## Records for the task

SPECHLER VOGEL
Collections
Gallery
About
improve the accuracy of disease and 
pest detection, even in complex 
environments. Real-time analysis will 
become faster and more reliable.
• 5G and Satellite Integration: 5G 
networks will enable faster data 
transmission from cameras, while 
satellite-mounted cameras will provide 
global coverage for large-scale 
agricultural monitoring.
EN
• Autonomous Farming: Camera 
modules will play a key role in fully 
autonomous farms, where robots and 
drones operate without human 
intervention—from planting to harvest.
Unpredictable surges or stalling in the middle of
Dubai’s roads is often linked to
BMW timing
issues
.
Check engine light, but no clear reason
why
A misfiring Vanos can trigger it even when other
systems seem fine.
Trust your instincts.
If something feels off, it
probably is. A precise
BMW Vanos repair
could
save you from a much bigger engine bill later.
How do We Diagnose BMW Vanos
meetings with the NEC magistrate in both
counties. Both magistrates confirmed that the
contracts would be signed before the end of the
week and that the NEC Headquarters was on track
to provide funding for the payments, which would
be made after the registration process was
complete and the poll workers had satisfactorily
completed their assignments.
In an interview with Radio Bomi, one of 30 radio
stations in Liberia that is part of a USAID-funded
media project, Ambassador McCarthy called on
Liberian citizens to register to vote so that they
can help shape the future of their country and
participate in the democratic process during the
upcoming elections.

---

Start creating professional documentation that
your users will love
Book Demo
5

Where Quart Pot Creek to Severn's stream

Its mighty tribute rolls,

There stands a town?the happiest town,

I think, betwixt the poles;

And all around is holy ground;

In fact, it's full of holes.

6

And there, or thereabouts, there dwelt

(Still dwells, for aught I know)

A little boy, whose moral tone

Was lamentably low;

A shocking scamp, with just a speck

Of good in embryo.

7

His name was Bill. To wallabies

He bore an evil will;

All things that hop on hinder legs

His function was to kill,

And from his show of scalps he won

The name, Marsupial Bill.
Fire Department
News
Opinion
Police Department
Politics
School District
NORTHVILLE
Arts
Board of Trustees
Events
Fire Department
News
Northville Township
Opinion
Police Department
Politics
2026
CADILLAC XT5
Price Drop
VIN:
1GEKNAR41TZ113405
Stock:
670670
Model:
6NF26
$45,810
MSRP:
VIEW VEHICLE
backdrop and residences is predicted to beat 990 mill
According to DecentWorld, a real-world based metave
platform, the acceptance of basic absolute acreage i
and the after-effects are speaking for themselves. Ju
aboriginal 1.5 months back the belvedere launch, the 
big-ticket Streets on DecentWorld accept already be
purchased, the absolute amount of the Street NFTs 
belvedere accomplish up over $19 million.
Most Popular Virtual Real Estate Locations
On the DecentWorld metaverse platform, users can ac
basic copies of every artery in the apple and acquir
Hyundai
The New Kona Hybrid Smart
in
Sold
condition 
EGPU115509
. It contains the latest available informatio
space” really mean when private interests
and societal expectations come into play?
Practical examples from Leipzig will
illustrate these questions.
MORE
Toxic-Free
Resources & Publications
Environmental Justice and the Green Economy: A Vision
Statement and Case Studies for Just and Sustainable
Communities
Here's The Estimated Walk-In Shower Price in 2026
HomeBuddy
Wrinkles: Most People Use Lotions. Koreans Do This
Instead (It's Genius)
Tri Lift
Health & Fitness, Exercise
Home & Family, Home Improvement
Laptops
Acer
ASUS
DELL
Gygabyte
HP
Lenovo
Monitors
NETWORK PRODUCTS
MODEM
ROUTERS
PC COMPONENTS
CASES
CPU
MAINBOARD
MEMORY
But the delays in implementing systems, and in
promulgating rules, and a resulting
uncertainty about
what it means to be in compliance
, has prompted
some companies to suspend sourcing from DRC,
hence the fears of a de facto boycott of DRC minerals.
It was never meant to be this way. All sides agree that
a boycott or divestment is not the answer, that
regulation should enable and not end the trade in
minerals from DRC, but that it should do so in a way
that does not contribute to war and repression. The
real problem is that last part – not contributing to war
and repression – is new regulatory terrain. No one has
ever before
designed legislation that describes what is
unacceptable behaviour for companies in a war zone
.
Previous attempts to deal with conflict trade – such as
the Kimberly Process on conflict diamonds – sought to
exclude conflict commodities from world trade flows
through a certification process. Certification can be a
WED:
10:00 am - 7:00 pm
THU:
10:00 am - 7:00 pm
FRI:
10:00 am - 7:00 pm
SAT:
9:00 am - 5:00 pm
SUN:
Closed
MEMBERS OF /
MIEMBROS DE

* * *

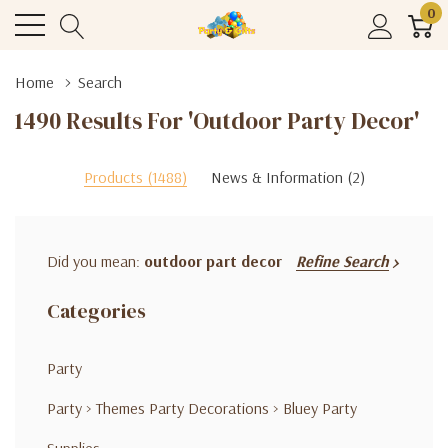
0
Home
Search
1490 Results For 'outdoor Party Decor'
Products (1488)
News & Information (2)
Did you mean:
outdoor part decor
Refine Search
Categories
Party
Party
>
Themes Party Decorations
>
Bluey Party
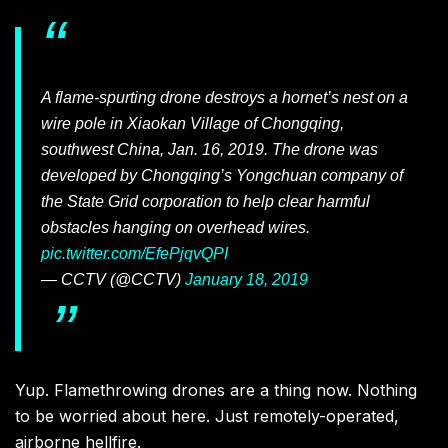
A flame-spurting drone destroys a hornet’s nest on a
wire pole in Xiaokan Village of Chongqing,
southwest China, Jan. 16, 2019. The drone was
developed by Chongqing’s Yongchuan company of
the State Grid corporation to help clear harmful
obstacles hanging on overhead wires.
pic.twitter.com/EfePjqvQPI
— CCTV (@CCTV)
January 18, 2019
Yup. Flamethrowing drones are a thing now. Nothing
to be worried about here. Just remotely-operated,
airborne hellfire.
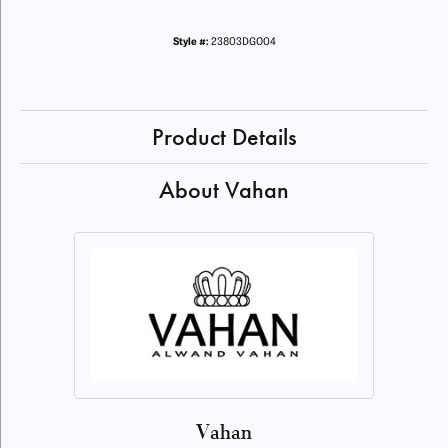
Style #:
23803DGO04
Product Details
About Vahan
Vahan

## The task
Among the records above, a stretch begins at the line containing "systems seem fine." and ends at the line containing "upcoming elections.". Restate that stretch word for word, and nothing else.

## Result below
systems seem fine.
Trust your instincts.
If something feels off, it
probably is. A precise
BMW Vanos repair
could
save you from a much bigger engine bill later.
How do We Diagnose BMW Vanos
meetings with the NEC magistrate in both
counties. Both magistrates confirmed that the
contracts would be signed before the end of the
week and that the NEC Headquarters was on track
to provide funding for the payments, which would
be made after the registration process was
complete and the poll workers had satisfactorily
completed their assignments.
In an interview with Radio Bomi, one of 30 radio
stations in Liberia that is part of a USAID-funded
media project, Ambassador McCarthy called on
Liberian citizens to register to vote so that they
can help shape the future of their country and
participate in the democratic process during the
upcoming elections.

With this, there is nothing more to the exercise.